The only exception may be the ones who need meds, but have no real way of getting them, or refuse to take them as a result of the imbalance to begin with. They, more than any of the others who have chosen the lifestyle, may truly want to change, but are unable to do so because of their current mental state.
“How do we reclaim our park benches back from the homeless?”
Re-open mental Hospitals we closed all over the country as if these people no longer existed. Collaborate with religious institutions who will help provide staff to care for them. We chose to “mainstream” a lot of the very, very sick people that are now sleeping in the streets...we didn’t want to “stigmatize” them...there really are people in need of psychiatric care and relief from people who prey on them and we have dumped many of the sickest of them onto the sidewalk.
Or, we could just try to identify them before they are born and kill them, along with all of the pesky old folks.

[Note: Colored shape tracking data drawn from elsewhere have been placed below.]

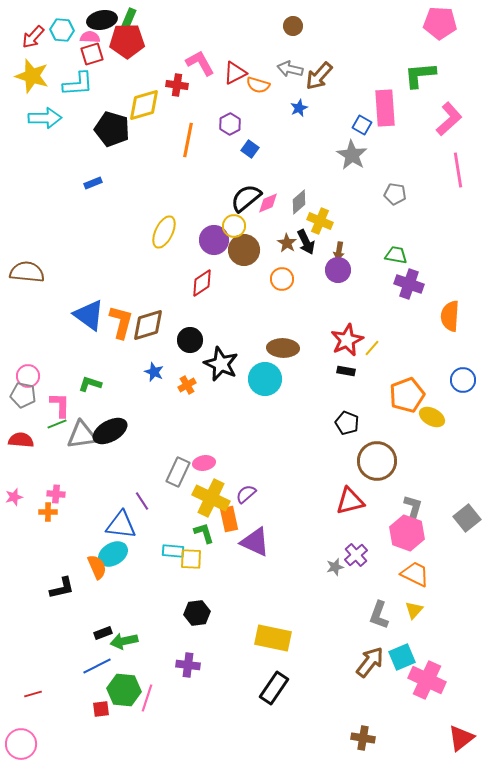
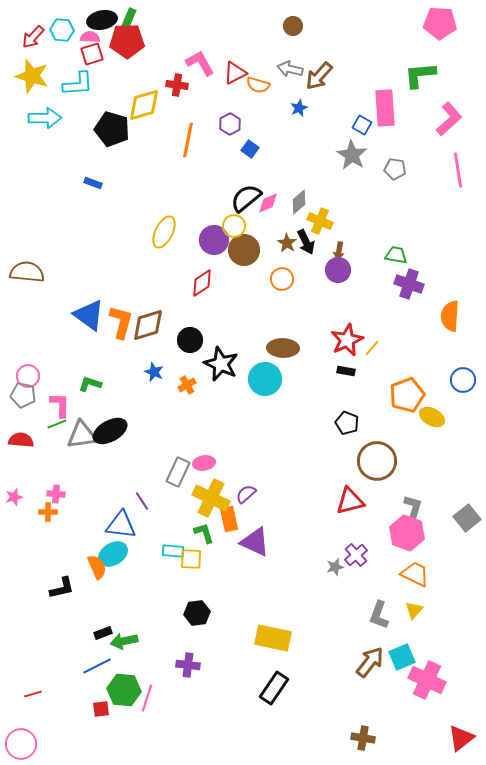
blue rectangle at (93, 183): rotated 42 degrees clockwise
gray pentagon at (395, 194): moved 25 px up
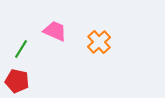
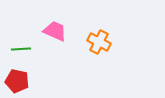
orange cross: rotated 20 degrees counterclockwise
green line: rotated 54 degrees clockwise
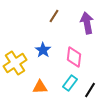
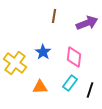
brown line: rotated 24 degrees counterclockwise
purple arrow: rotated 80 degrees clockwise
blue star: moved 2 px down
yellow cross: rotated 20 degrees counterclockwise
black line: rotated 14 degrees counterclockwise
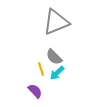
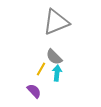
yellow line: rotated 48 degrees clockwise
cyan arrow: rotated 140 degrees clockwise
purple semicircle: moved 1 px left
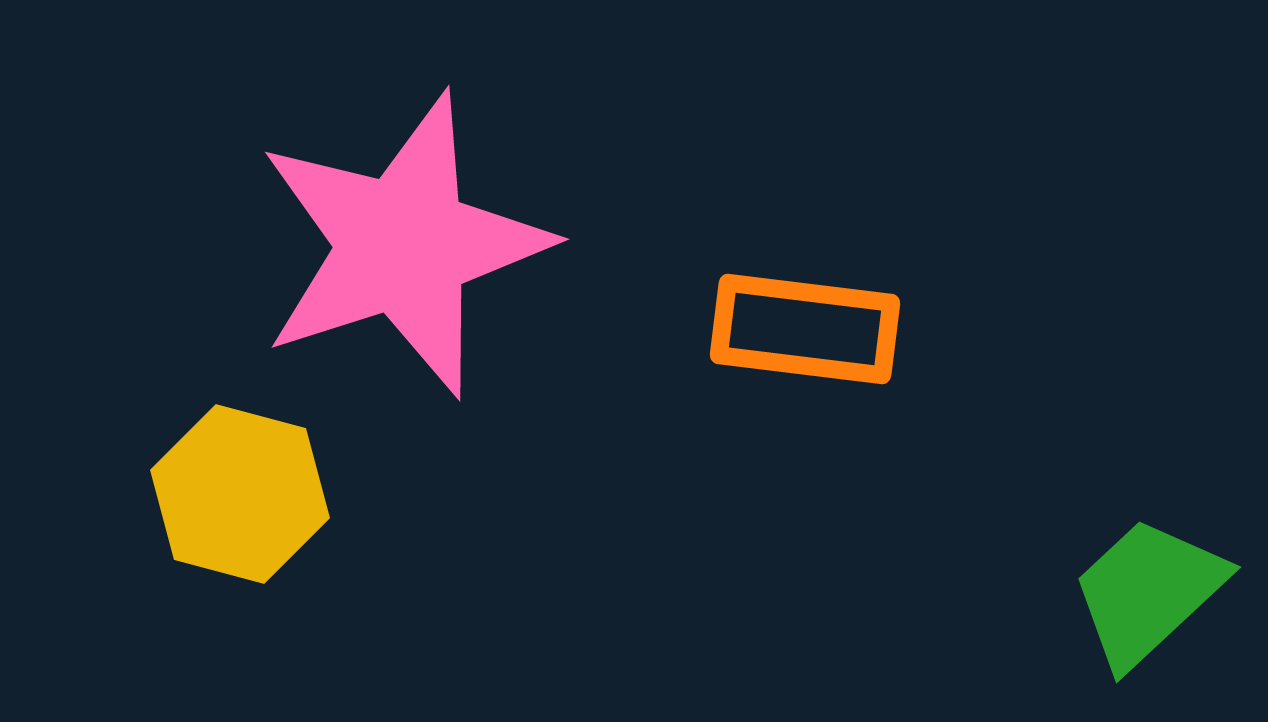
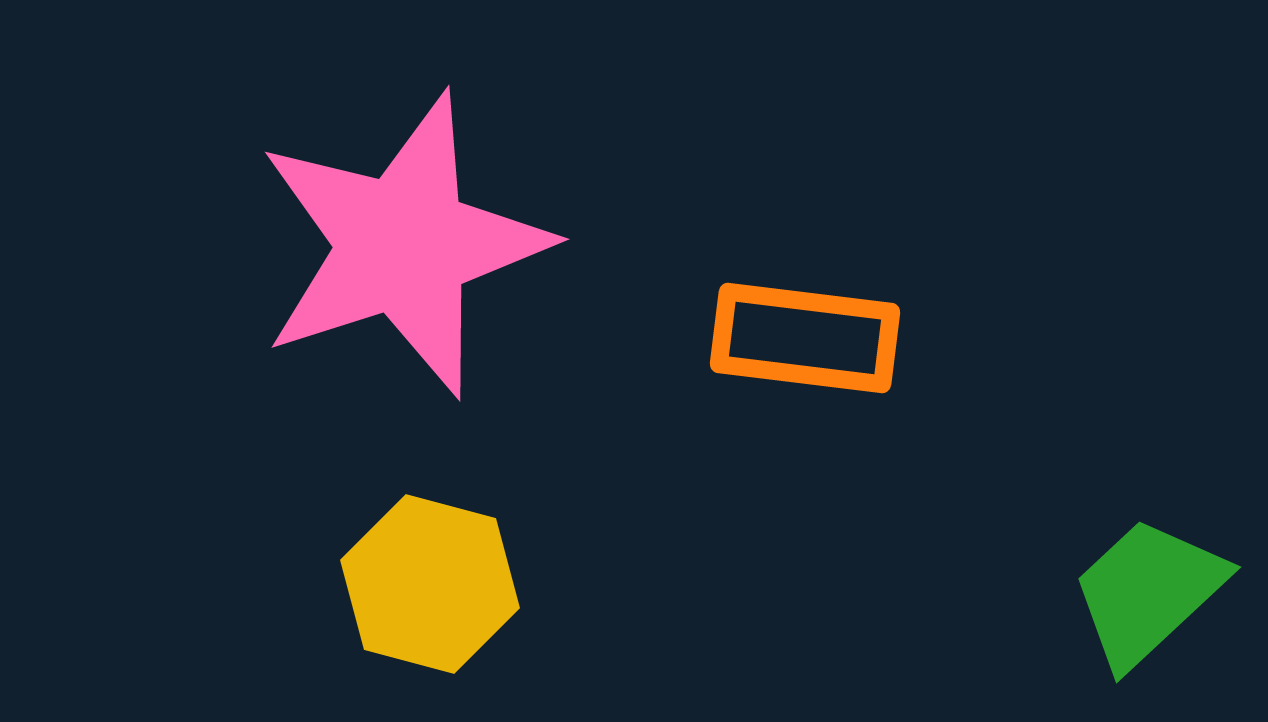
orange rectangle: moved 9 px down
yellow hexagon: moved 190 px right, 90 px down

Eventually they and the elderly will be no burden at all. (Pathetic scary semi-sarcasm).
This idea sounds lofty and nice but only works only when the homeless actually want to be cured of substance abuse and integrated into the community rather than enabled to continue their destructive lifestyles indefinitely.
Until this prevailing philosphy is discredited, government help will continue to enable rather than cure the largest source of the problem. In fact, the only suceesses have been through non-government organizations such as AA and the Salvation Army who integrate a philosophy of changing behaviors with treating the symptoms.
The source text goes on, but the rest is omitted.